Content starts

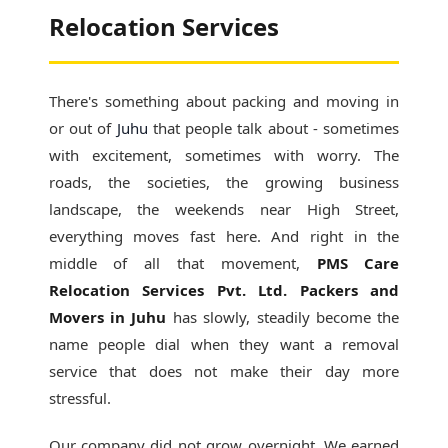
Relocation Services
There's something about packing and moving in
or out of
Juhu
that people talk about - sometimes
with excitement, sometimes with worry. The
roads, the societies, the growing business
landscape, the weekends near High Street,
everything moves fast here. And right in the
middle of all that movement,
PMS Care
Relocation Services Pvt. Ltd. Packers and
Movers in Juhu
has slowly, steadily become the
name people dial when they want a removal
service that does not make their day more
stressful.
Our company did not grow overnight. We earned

Content ends
Content starts

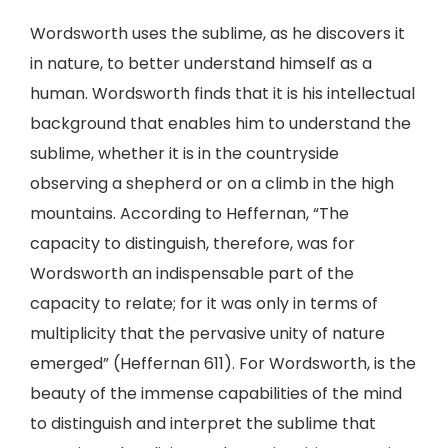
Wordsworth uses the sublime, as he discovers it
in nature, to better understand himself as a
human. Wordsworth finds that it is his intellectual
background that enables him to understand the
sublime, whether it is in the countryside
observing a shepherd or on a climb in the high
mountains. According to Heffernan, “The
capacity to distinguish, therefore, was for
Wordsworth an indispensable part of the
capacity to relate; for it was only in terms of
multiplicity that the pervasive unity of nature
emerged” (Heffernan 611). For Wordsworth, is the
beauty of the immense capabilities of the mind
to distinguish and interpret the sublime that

Content ends
Content starts

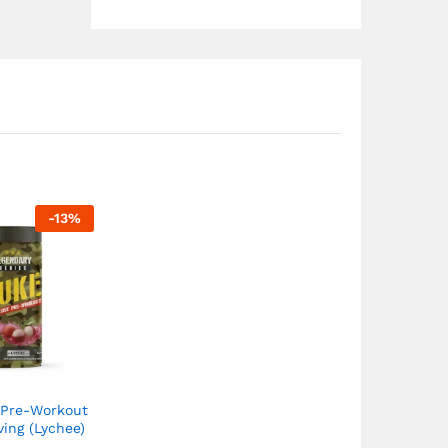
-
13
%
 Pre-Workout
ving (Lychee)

Content ends

» **Assignment**
Pull from the data each line where the string "capacity" turns up.

» **Expected answer**
capacity to distinguish, therefore, was for
capacity to relate; for it was only in terms of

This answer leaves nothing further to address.